Protoplasts were isolated as described previously (Wu et al. 2009). Protoplasts were transfected with plasmids carrying 35S:WRKY2-GFP or 35S:WRKY2(Ala)-GFP, 35S:MKK4DD, and 35S:MPK3 and incubated for 16 h at room temperature. The protoplasts were resuspended in Tris buffer (50 mM Tris-HCl at pH 7.5, 0.15 M NaCl) containing 1% Igepal CA-630 (Sigma-Aldrich) and sonicated three times for 15 sec. All buffers were supplemented with 2× Complete protease inhibitor cocktail (Roche), 1 mM PMSF, and phosphatase inhibitors (25 mM sodium fluoride, 1 mM sodium orthovanadate, 50 mM β–glycerophosphate, 10 mM sodium pyrophosphate). The protoplast solution was diluted to a final concentration of 0.2% Igepal CA-630. The debris was separated by centrifugation, and the supernatant was incubated with anti-GFP microbeads (Miltenyi Biotec) on a rotating wheel for 15 min. The lysate was applied on a column in the magnetic field (Miltenyi Biotech) and washed with Tris buffer containing 0.1% Igepal CA-630. WRKY2-GFP or WRKY2(Ala)-GFP was eluted in HEPES buffer by removing the columns from the magnetic field. The eluate was supplemented with λ phosphate buffer (New England Biolabs) and 1 mM MnCl2 and treated with λ protein phosphatase (New England Biolabs) for 5 min at 30°C. Proteins were separated on 7.5% SDS-PAGE supplemented with 50 μM Phos tag and 100 μM MnCl2 and visualized with anti-GFP antibody (Abcam, ab290) and anti-rat-HRP antibody (Thermo).

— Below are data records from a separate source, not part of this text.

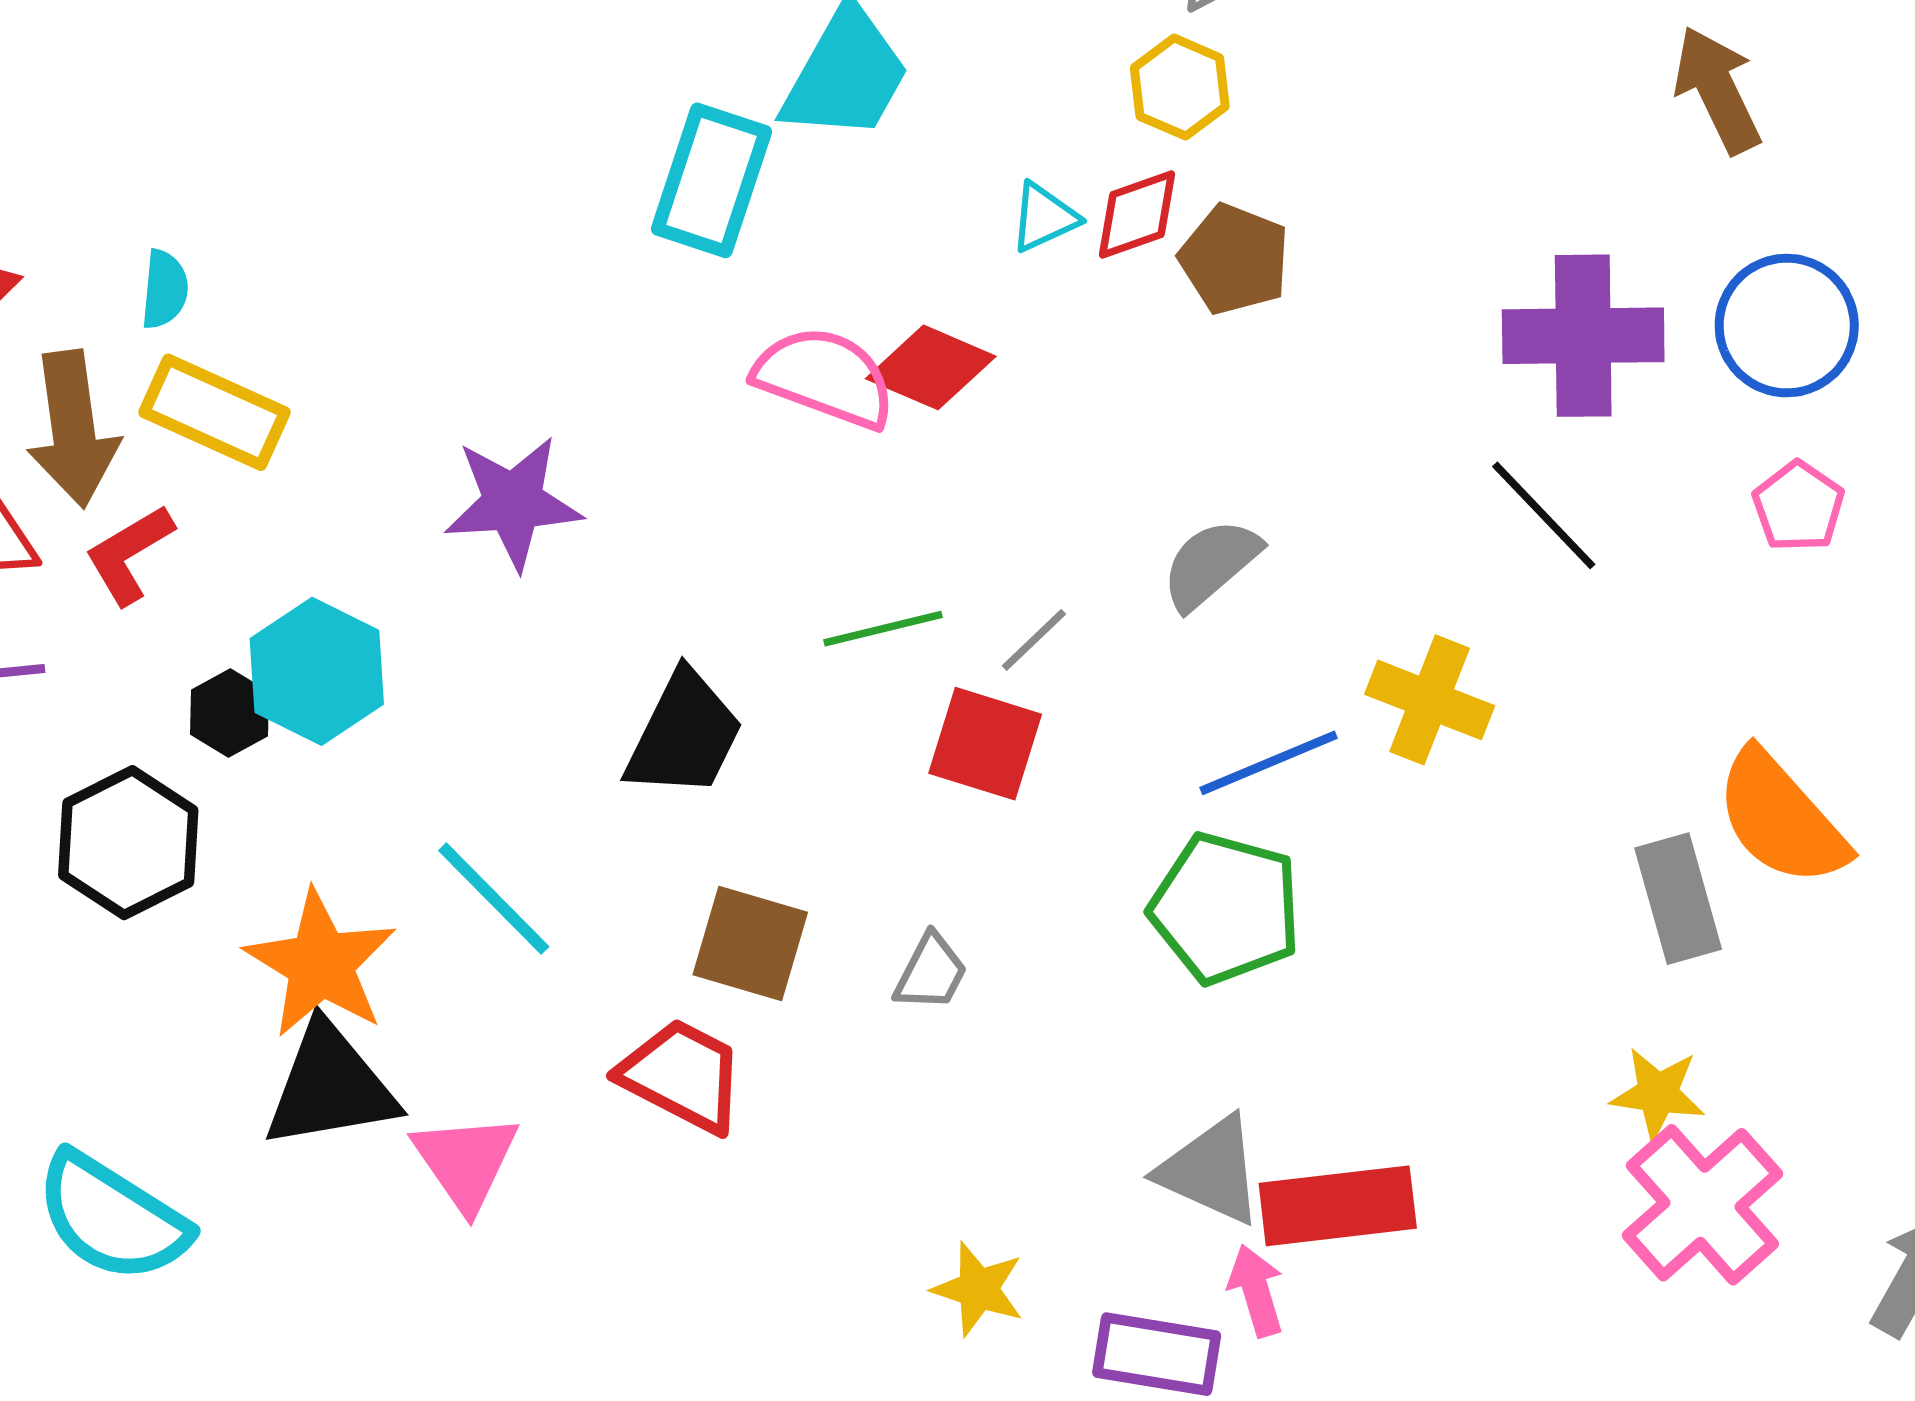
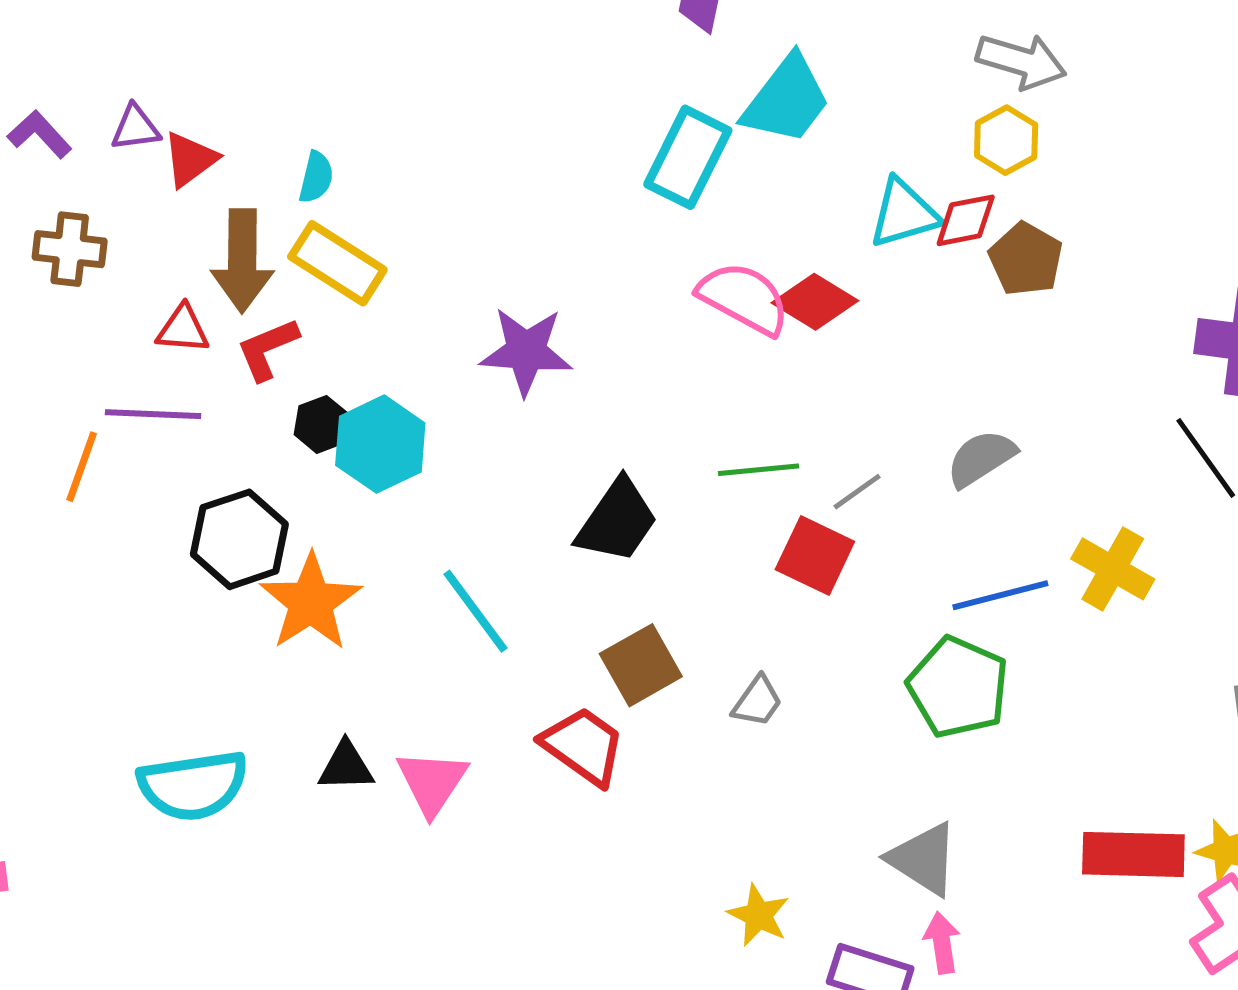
cyan triangle: (1044, 217) -> (904, 213), size x1.5
black hexagon: (229, 713) -> (322, 424), moved
brown square: (750, 944) -> (641, 665), turned 36
orange star: (321, 964) -> (311, 602), moved
black triangle: (330, 1086) -> (346, 766), moved, size x0.6
red rectangle: (1338, 1206) -> (1133, 854), moved
cyan semicircle: (112, 1217) -> (193, 785), turned -49

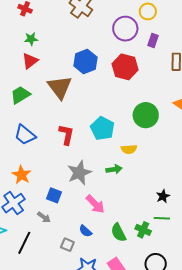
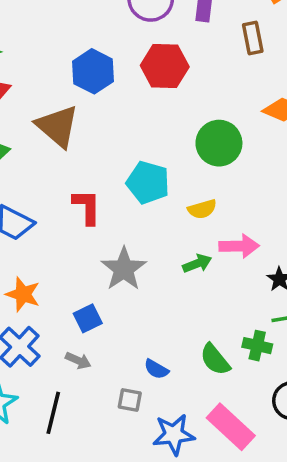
green arrow: (114, 169) -> (197, 264), moved
blue square: (54, 195) -> (88, 318), turned -35
pink arrow: (95, 204) -> (239, 246), moved, turned -35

In vitro phosphorylation assay

Recombinant proteins for the in vitro phosphorylation assay were expressed from the pGEX4T1 vector in E. coli BL21 (DE3) pLysS cells and purified as described in the manufacturer's instructions (GE Healthcare). Protein expression was induced by adding IPTG to a final concentration of 0.5 mM and incubation for 3 h at 28°C. The culture was pelleted, resuspended in lysis buffer, and sonicated three times for 30 sec with 50% pulses. The GST-tagged proteins were purified using GraviTrap columns according to the manufacturer's instructions (GE Healthcare). MPK3 was activated by incubation in kinase buffer (20 mM HEPES at pH 7.5, 10 mM MgCl2, 1 mM DTT, 25 μM ATP) in the presence of MKK4DD and MKK5DD for 2 h at room temperature. Phosphorylation of WRKY2 and MBP was tested by incubation of WRKY2 or MBP protein with activated MPK3 in kinase buffer supplemented with 1 μCi of ATP-γ32P per reaction for 30 min and autoradiography. Uninduced E. coli lysate was processed in parallel and tested for background signals in the phosphorylation assay.

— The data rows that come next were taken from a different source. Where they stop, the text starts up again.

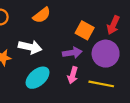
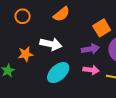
orange square: (85, 30) -> (102, 28), turned 30
pink arrow: (73, 75) -> (91, 70), turned -98

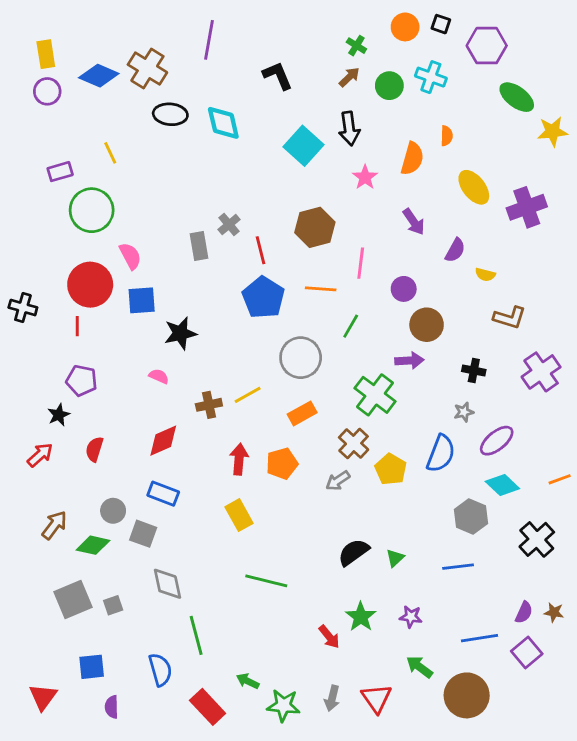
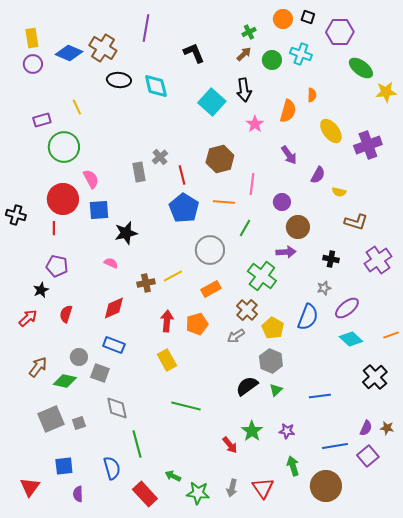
green cross: (356, 46) -> (249, 32), turned 32
gray hexagon: (471, 517) -> (271, 361), moved
green arrow: (419, 667) -> (293, 466), turned 36

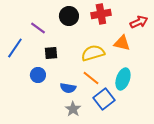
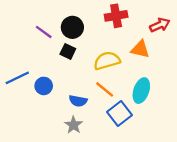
black circle: (69, 16) -> (72, 27), moved
blue line: (15, 48) -> (17, 78), moved, turned 30
black square: (51, 53) -> (68, 51), moved, turned 32
gray star: (73, 109) -> (74, 125), moved

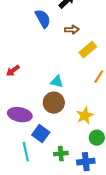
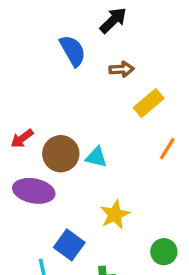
brown circle: (54, 103) -> (61, 154), moved
purple ellipse: (20, 115) -> (34, 191), moved
yellow star: (85, 116) -> (115, 215), moved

Mass spectrometry and data analysis

N. benthamiana leaves were infiltrated with p35S:WRKY2-GFP, p35S:MKK4DD-p35S:MPK6, and p35S:MKK5DD-p35S:MPK3 as described previously (Leuzinger et al. 2013). The leaf samples were harvested, and the phospho-enrichment experiment was performed as described previously (Vu et al. 2016). Detailed methods are in the Supplemental Material.